I have the following problem which I am struggling to solve. I have the solution, but I think I am using the formula wrong. Any help would be really appreciated, thanks a lot in advance!
QUESTION: Show $\mathbb{E}Xf(X)=m\mathbb{E}f(X)+\sigma^2\mathbb{E}f'(X)$, for any function $f$, where $X$ is a Gaussian random variable with distribution $N(m,\sigma^2)$.

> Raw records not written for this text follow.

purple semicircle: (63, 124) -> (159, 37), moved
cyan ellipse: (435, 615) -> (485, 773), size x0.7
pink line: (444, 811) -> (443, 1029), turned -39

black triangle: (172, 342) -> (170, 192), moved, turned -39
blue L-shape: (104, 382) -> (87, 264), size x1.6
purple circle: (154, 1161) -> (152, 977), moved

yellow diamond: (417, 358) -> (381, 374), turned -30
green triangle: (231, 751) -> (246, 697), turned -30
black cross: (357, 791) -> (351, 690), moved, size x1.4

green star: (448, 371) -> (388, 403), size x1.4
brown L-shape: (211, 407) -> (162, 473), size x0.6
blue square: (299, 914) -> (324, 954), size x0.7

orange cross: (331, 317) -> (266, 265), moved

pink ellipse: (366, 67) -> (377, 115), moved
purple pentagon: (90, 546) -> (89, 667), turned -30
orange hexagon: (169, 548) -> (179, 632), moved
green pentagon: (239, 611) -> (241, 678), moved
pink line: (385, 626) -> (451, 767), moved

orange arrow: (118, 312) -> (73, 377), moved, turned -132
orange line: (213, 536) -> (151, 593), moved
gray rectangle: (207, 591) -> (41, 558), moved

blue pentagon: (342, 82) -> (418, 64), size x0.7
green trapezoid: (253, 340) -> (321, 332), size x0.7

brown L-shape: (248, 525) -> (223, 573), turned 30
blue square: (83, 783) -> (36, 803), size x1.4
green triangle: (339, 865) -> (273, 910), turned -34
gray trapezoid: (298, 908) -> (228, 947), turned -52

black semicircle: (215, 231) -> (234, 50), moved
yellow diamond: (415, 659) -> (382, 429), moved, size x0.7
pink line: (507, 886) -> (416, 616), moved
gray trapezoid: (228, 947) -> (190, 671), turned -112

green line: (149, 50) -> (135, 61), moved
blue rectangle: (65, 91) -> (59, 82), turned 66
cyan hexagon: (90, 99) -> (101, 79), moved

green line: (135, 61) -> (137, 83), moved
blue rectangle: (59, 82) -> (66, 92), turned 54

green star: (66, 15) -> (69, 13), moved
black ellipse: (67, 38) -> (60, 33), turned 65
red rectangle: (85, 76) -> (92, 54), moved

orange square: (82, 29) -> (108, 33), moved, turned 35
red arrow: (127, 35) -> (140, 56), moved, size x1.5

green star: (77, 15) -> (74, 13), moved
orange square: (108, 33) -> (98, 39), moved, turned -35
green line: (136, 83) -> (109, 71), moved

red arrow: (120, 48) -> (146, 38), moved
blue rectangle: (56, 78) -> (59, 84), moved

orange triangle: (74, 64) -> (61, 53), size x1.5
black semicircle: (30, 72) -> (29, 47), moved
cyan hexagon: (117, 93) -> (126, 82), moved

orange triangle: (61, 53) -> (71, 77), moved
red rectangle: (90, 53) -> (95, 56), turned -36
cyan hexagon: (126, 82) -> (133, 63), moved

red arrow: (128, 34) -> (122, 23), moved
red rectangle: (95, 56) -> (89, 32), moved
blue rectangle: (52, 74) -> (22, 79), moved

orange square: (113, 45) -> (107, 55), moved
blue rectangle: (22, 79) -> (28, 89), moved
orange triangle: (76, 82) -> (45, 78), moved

SOLUTION GIVEN BY PROFESSOR $$\mathbb{E}Xf(X)=\frac{1}{\sqrt{2\pi\sigma^2}}\int_{-\infty}^{\infty}(x-m)f(x)e^{-\frac{(x-m)^2}{2\sigma^2}}dx+\frac{m}{\sqrt{2\pi\sigma^2}}\int_{-\infty}^{\infty}f(x)e^{-\frac{(x-m)^2}{2\sigma^2}}dx$$ $$=-\frac{\sigma^2}{\sqrt{2\pi\sigma^2}}\int_{-\infty}^{\infty}f(x)\frac{d}{dx}e^{-\frac{(x-m)^2}{2\sigma^2}}dx+m\mathbb{E}f(X)$$ $$=\sigma^2\mathbb{E}f'(X)+m\mathbb{E}f(X)$$
WHAT I DON'T UNDERSTAND
As far as I know, the probability density function of $X$ is $p(x)=\frac{1}{\sqrt{2\pi\sigma^2}}e^{-\frac{(x-m)^2}{2\sigma^2}}$, and $$\mathbb{E}X=\int_{-\infty}^{\infty} x p(x)dx$$
So then I assume we would have
$$\mathbb{E}Xf(X)=\int_{-\infty}^{\infty} x f(x) \frac{1}{\sqrt{2\pi\sigma^2}}e^{-\frac{(x-m)^2}{2\sigma^2}} dx$$
If that is correct, how does my professor do the integration by parts? Because if we use $u=x$, $du=dx$, $dv=e^{-\frac{(x-m)^2}{2\sigma^2}}$, I cannot really obtain anything sensible. And if I use $u=e^{-\frac{(x-m)^2}{2\sigma^2}}$, $du=\frac{(m-x)e^{-\frac{(x-m)^2}{2\sigma^2}}}{\sigma^2}$, $dv=x dx$ and $v=x^2$, I still cannot get anything sensible.